Quotes are from The Old Man and the Sea by Ernest Hemingway

Remember, no matter how little you want to, that you must eat him in the morning.

Remember, he said to himself.

I thought the second one would be a complex sentence as it is a similar pattern to direct speech ("Remember," he said. - that would be complex, right?) but I'm not sure anymore, as it feels like imperative clause "Remember" can stand on its own.

Similarly, at first, I thought that the first sentence is complex-compound but if the "Remember" is an independent clause it can't be.

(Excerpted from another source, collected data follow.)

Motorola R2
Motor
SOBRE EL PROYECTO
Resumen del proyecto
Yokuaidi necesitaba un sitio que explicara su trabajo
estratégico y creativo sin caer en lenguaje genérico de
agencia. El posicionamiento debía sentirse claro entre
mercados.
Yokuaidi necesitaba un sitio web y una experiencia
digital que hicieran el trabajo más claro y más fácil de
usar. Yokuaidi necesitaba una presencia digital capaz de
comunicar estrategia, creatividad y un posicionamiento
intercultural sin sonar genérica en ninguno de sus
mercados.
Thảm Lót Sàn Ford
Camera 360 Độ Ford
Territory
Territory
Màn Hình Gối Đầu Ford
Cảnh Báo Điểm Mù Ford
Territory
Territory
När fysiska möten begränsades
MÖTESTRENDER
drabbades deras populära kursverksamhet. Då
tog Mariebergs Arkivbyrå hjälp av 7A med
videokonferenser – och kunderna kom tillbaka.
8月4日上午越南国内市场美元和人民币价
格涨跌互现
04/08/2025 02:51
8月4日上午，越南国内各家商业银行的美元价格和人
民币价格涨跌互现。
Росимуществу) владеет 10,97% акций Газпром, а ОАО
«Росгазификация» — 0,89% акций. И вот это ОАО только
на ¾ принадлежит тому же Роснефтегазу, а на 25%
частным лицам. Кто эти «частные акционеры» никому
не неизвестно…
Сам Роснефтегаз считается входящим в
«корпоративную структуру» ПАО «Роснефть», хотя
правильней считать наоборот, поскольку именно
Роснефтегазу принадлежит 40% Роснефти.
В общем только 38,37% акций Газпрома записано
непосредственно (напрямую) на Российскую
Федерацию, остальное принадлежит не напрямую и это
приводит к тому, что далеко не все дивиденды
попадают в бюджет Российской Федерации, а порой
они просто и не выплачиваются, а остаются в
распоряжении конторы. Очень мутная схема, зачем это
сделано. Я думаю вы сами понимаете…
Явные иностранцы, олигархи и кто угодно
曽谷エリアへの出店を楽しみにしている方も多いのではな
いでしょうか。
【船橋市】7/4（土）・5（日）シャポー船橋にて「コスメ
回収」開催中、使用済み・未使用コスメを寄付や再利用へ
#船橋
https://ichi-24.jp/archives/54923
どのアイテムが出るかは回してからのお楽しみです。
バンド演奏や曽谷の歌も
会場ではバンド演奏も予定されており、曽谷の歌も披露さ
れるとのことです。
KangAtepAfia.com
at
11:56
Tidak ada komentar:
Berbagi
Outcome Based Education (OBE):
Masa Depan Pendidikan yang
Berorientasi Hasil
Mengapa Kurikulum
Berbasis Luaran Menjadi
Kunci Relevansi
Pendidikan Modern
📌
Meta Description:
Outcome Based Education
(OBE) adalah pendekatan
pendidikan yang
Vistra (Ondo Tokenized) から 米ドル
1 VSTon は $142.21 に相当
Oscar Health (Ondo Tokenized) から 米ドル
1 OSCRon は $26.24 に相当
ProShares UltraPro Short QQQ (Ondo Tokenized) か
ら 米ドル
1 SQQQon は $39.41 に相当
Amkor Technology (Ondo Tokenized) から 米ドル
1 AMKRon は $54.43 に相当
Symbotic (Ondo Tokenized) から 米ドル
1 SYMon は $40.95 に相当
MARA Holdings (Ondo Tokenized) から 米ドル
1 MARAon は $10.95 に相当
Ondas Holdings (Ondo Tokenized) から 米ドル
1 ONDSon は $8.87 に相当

How is it, then?

Thank you

  • I would say that "remember" is an interjection in the second case.
    – Hot Licks
    Dec 20, 2020 at 1:01
  • Remember works like an imperative sentence/ clause here. That way, the first sentence has one independent clause and two dependent ones. Second example has one independent clause 'remember (=You remember...) and one dependent clause. That way both are complex sentences.
    – Ram Pillai
    Jan 19, 2021 at 4:14

1 Answer 1

  1. Remember, no matter how little you want to, that you must eat him in the morning.

For clarity we can move the fronting adverbial:

Remember {that you must eat him in the morning no matter how little you want to.}

Verb +S …{……………..content or noun clause as object………………………….}

In essence, this is no different from

Remember it

  1. Likewise:

He said to himself “Remember” - is basically, “He said it to himself”

  • Thanks for the answer but it isn't completely clear to me, yet. Are you saying that both of the sentences are simple sentences? With "that you must eat him in the morning" clause being the object of the first sentence and "Remember" being of the second one?
    – Esszed
    Dec 20, 2020 at 0:51
  • Yes, that is how I would see it. The reported or direct speech that creates the object should be seen as one indivisible unit. Of course, it might be a complex sentence itself, but it is not within the analysis of the whole.